Un autre paradoxe a été souligné par l'Ordre des Médecins, et le Comité consultatif national d'éthique pour les sciences de la vie et de la santé, comme le relève La Croix. Il concerne les femmes qui perdent leur mari en cours de processus pour une PMA. Veuves, elles ne pourraient plus continuer le processus avec le sperme de leur conjoint décédé.
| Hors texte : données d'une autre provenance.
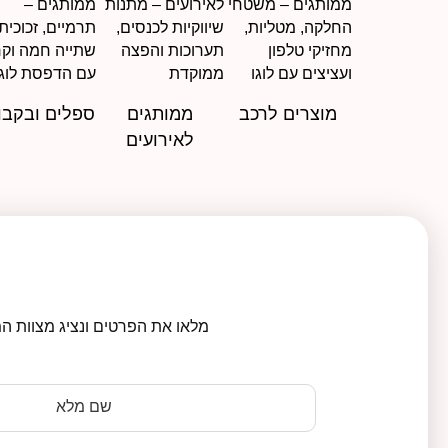
מוצרים לרכב
ממותגים
ספלים ובקבו
לאירועים
מלאו את הפרטים ונציג מצוות המ
שם מלא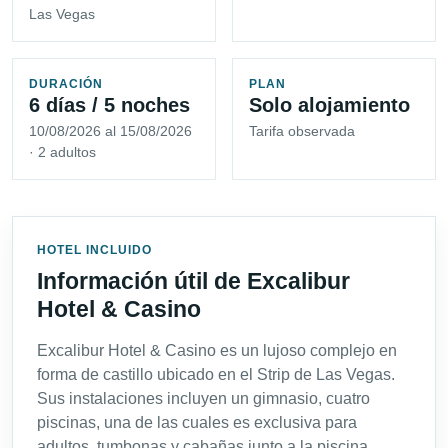
Las Vegas
DURACIÓN
PLAN
6 días / 5 noches
Solo alojamiento
10/08/2026 al 15/08/2026
Tarifa observada
· 2 adultos
HOTEL INCLUIDO
Información útil de Excalibur
Hotel & Casino
Excalibur Hotel & Casino es un lujoso complejo en
forma de castillo ubicado en el Strip de Las Vegas.
Sus instalaciones incluyen un gimnasio, cuatro
piscinas, una de las cuales es exclusiva para
adultos, tumbonas y cabañas junto a la piscina,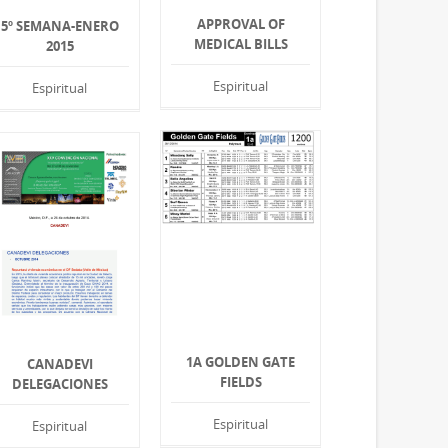
APPROVAL OF
5º SEMANA-ENERO
MEDICAL BILLS
2015
Espiritual
Espiritual
1A GOLDEN GATE
CANADEVI
FIELDS
DELEGACIONES
Espiritual
Espiritual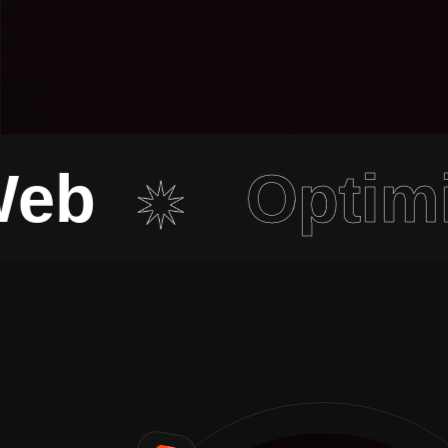
Optimisa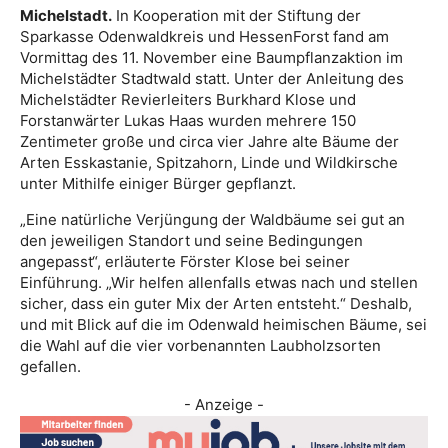
Michelstadt.
In Kooperation mit der Stiftung der
Sparkasse Odenwaldkreis und HessenForst fand am
Vormittag des 11. November eine Baumpflanzaktion im
Michelstädter Stadtwald statt. Unter der Anleitung des
Michelstädter Revierleiters Burkhard Klose und
Forstanwärter Lukas Haas wurden mehrere 150
Zentimeter große und circa vier Jahre alte Bäume der
Arten Esskastanie, Spitzahorn, Linde und Wildkirsche
unter Mithilfe einiger Bürger gepflanzt.
„Eine natürliche Verjüngung der Waldbäume sei gut an
den jeweiligen Standort und seine Bedingungen
angepasst“, erläuterte Förster Klose bei seiner
Einführung. „Wir helfen allenfalls etwas nach und stellen
sicher, dass ein guter Mix der Arten entsteht.“ Deshalb,
und mit Blick auf die im Odenwald heimischen Bäume, sei
die Wahl auf die vier vorbenannten Laubholzsorten
gefallen.
- Anzeige -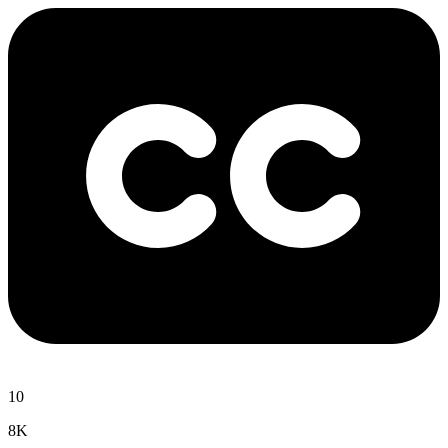
10
8K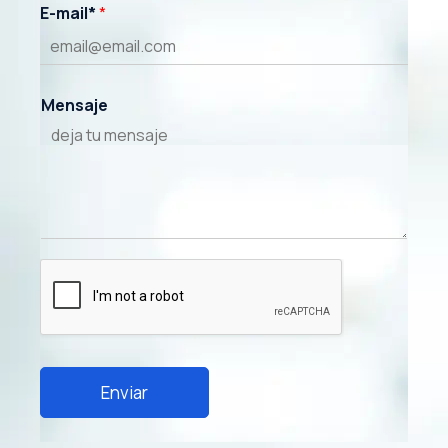
E-mail*
*
Mensaje
Enviar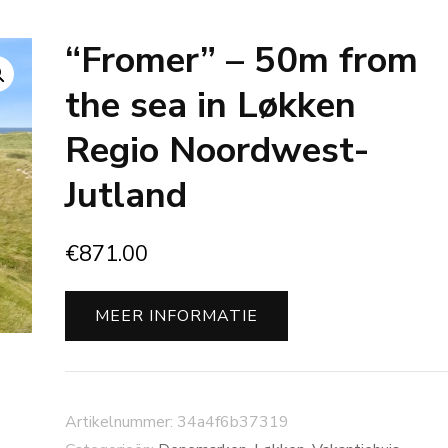
“Fromer” – 50m from
the sea in Løkken
Regio Noordwest-
Jutland
€
871.00
MEER INFORMATIE
Artikelnummer:
34a4f6b37319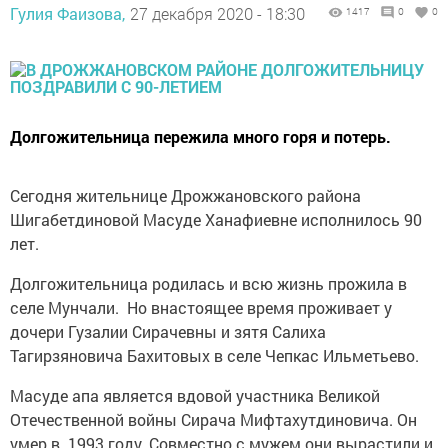
Гулия Фаизова,
27 декабря 2020 - 18:30
1417
0
0
Долгожительница пережила много горя и потерь.
Сегодня жительнице Дрожжановского района
Шигабетдиновой Масуде Ханафиевне исполнилось 90
лет.
Долгожительница родилась и всю жизнь прожила в
селе Мунчали. Но внастоящее время проживает у
дочери Гузалии Сирачевны и зятя Салиха
Тагирзяновича Бахитовых в селе Чепкас Ильметьево.
Масуде апа является вдовой участника Великой
Отечественной войны Сирача Мифтахутдиновича. Он
умер в 1993 году. Совместно с мужем они вырастили и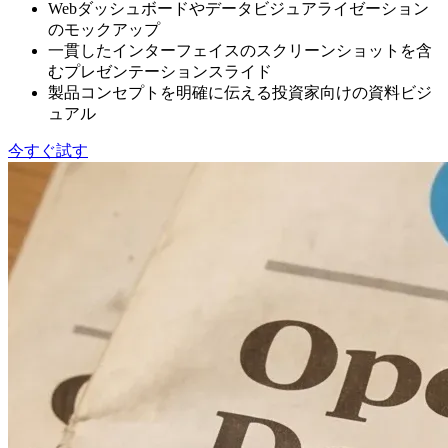
Webダッシュボードやデータビジュアライゼーション
のモックアップ
一貫したインターフェイスのスクリーンショットを含
むプレゼンテーションスライド
製品コンセプトを明確に伝える投資家向けの資料ビジ
ュアル
今すぐ試す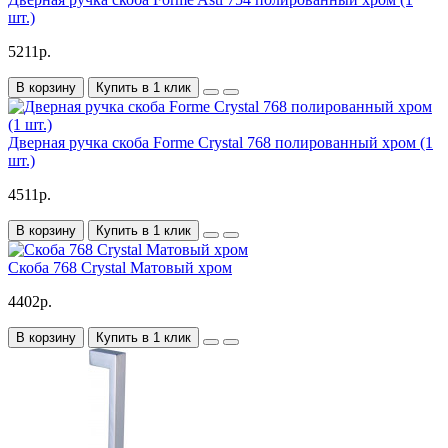
шт.)
5211р.
В корзину
Купить в 1 клик
Дверная ручка скоба Forme Crystal 768 полированный хром (1
шт.)
4511р.
В корзину
Купить в 1 клик
Скоба 768 Crystal Матовый хром
4402р.
В корзину
Купить в 1 клик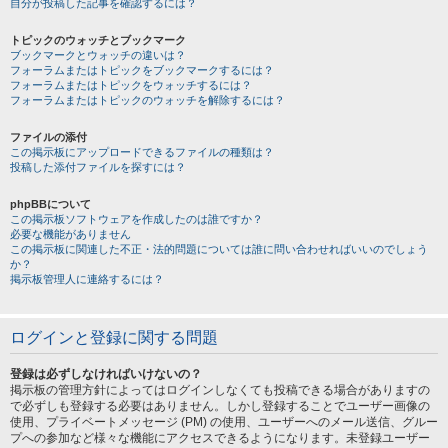
自分が投稿した記事を確認するには？
トピックのウォッチとブックマーク
ブックマークとウォッチの違いは？
フォーラムまたはトピックをブックマークするには？
フォーラムまたはトピックをウォッチするには？
フォーラムまたはトピックのウォッチを解除するには？
ファイルの添付
この掲示板にアップロードできるファイルの種類は？
投稿した添付ファイルを探すには？
phpBBについて
この掲示板ソフトウェアを作成したのは誰ですか？
必要な機能がありません
この掲示板に関連した不正・法的問題については誰に問い合わせればいいのでしょう
か？
掲示板管理人に連絡するには？
ログインと登録に関する問題
登録は必ずしなければいけないの？
掲示板の管理方針によってはログインしなくても投稿できる場合がありますの
で必ずしも登録する必要はありません。しかし登録することでユーザー画像の
使用、プライベートメッセージ (PM) の使用、ユーザーへのメール送信、グルー
プへの参加など様々な機能にアクセスできるようになります。未登録ユーザー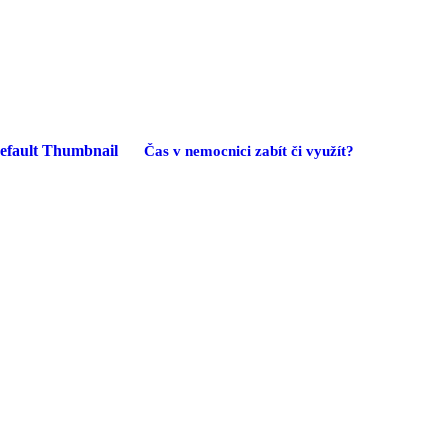
Čas v nemocnici zabít či využít?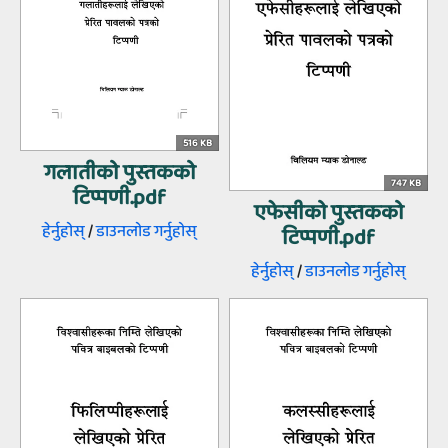
516 KB
गलातीको पुस्तकको
747 KB
टिप्पणी.pdf
एफेसीको पुस्तकको
हेर्नुहोस्‌
/
डाउनलोड गर्नुहोस्‌
टिप्पणी.pdf
हेर्नुहोस्‌
/
डाउनलोड गर्नुहोस्‌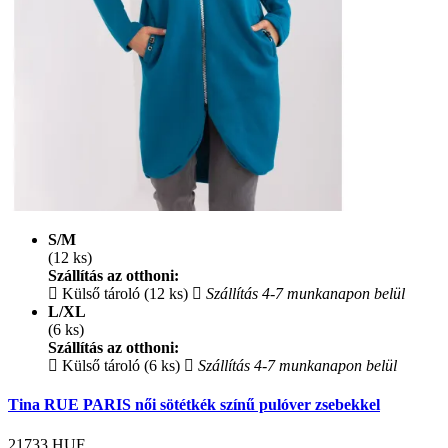
S/M
(12 ks)
Szállítás az otthoni:
Külső tároló (12 ks)
Szállítás 4-7 munkanapon belül
L/XL
(6 ks)
Szállítás az otthoni:
Külső tároló (6 ks)
Szállítás 4-7 munkanapon belül
Tina RUE PARIS női sötétkék színű pulóver zsebekkel
21733
HUF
En revanche, celui-ci pourrait être donné à une femme célibataire ayant recours à cette assistance médicale.

"Les demandes de procréation avec le sperme cryoconservé d’un conjoint décédé risquent pourtant d’être potentiellement plus fréquentes que celles de transfert d’embryon", souligne le CCNE dans un avis.

Le Comité soulève toutefois plusieurs points problématiques sur cette insémination post-mortem, notamment sur la questions du consentement du père décédé, et sur les risques psychologiques potentiels pour l'enfant. 

  • Risque-t-on une pénurie de gamètes?

Le projet de loi prévoit également la levée de l'anonymat des donneurs de gamètes (ovocytes ou spermatozoïdes). "Tout enfant conçu par assistance médicale à la procréation avec tiers donneur peut à sa majorité, accéder à des données non identifiantes relatives à ce tiers donneur, et s’il le souhaite, accéder à l’identité de ce tiers donneur", déclare l'article 3 du texte.

Outre la demande de dons qui devrait augmenter après la ratification de cette loi, cet article pourrait également aggraver la pénurie des gamètes. D'une part car certains craignent que les donneurs acceptant que leur identité soit dévoilée un jour se fassent plus rares. D'autre part car les gamètes de ceux qui avaient fait un don jusque là, sous la garantie de l’anonymat, risquent d'être détruits afin d’éviter qu’il y ait deux régimes.

Fin août, Agnès Buzyn a cependant affirmé que le stock actuel ne serait pas "complètement" détruit. "Il va continuer à être utilisé en attendant que nous constituions un autre stock de gamètes qui répondra aux nouvelles exigences, c'est-à-dire que le donneur ait donné son consentement à pouvoir être recontacté par le jeune à l'âge de 18 ans", avait expliqué la ministre de la Santé sur France Inter.

  • La Sécurité sociale doit-elle tout rembourser?

Dans le projet de loi, concernant la PMA, "le critère médical d’infertilité, qui aujourd’hui conditionne cet accès est supprimé. La prise en charge par l’assurance maladie reste identique et est étendue aux nouveaux publics éligibles", explique l'article 1.

Cette prise en charge pour tous est critiquée par les opposants au texte. "Pourquoi la société prendrait en charge des actes pour des personnes non malades?", questionne sur BFMTV Valérie Boyer, députée Les Républicains, qui met en opposition "les personnes qui souffrent de pathologies et des personnes qui ne sont pas malades".

"C'est une question d'égalité", a répondu sur BFMTV Laurence Vanceunebrock-Mialon, députée LaREM, elle-même mère de deux enfants nés par PMA. "En l'occurrence tous les gens qui ont recours à la PMA ne sont pas malades, et d'ailleurs ne guérissent pas à l'issue de cette pratique".